The preparation method of the polyester modified phenyl organosilicon comprises the following steps:

to one mounting machineIntroducing nitrogen into a reaction kettle with a mechanical stirring device, a condenser pipe, a thermometer and a kettle bottom vent hole, and then respectively adding 10.6 parts of ethylene glycol monoallyl ether and 100 parts of HMe with the average general formula₂SiO(SiMe₂O)₁₀(PhSiMeO)₅₀(HSiMeO)₅SiMe₂H phenyl hydrogen polysiloxane (hydrogen content 0.086%), heating to 60 deg.C, adding 0.14 part of isopropanol solution of platinum-vinyl siloxane chelate with mass fraction of 2% in two batches, heating to 120 deg.C, stirring to react for 4 hr, and removing excessive ethylene glycol monoallyl ether under vacuum of less than-0.095 MPa to obtain light yellow oily substance as organic silanol intermediate;

then maintaining nitrogen environment, adding 155.2 parts of caprolactone and n-butyl zirconium accounting for 3 wt% of the total mass of the raw materials into the organic silane-based alcohol intermediate, carrying out heat preservation reaction at 130 ℃, monitoring the caprolactone residue in the system by adopting an HPLC external standard method, finishing the reaction when the caprolactone content is less than 0.5 wt% to obtain light yellow polyester modified phenyl organosilicon,¹H-NMR confirmed the structure as follows:

wherein the content of the first and second substances,

the above description is only for the purpose of illustrating the preferred embodiments of the present invention and is not to be construed as limiting the invention, and any modifications, equivalents, improvements and the like that fall within the spirit and principle of the present invention are intended to be included therein.

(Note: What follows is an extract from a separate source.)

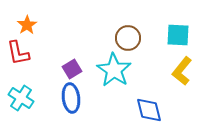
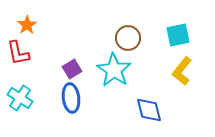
cyan square: rotated 15 degrees counterclockwise
cyan cross: moved 1 px left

And (3) performance testing:

the following tests were performed on samples prepared in examples 1-6 and on commercially available silica gel heating materials prepared from pure fluorocarbon adhesives, and the results are shown in Table 1 below:

adhesion force: testing the 90-degree peeling force (the sample width is 2.5cm, and the peeling speed is 10mm/min) between the glass fiber cloth layer and the silica sulfide layer by adopting a CMT8202 type electronic universal testing machine;

flame retardancy: the samples were tested according to GB/T2408-;

instantaneous high temperature resistance: baking in a muffle furnace at 400 ℃/10s to observe the yellowing of the appearance;

thermal conductivity: testing was performed according to ASTM D5470.

TABLE 1

The data show that the composite material for manufacturing the heat-vulcanized silica gel heater has excellent high-temperature resistance, and in addition, the adhesive force of the combination between the glass fiber layer and the vulcanized silica gel layer is obviously improved, the flame retardant effect is good, the heat conduction effect is outstanding, the cost is low, and the application prospect is good.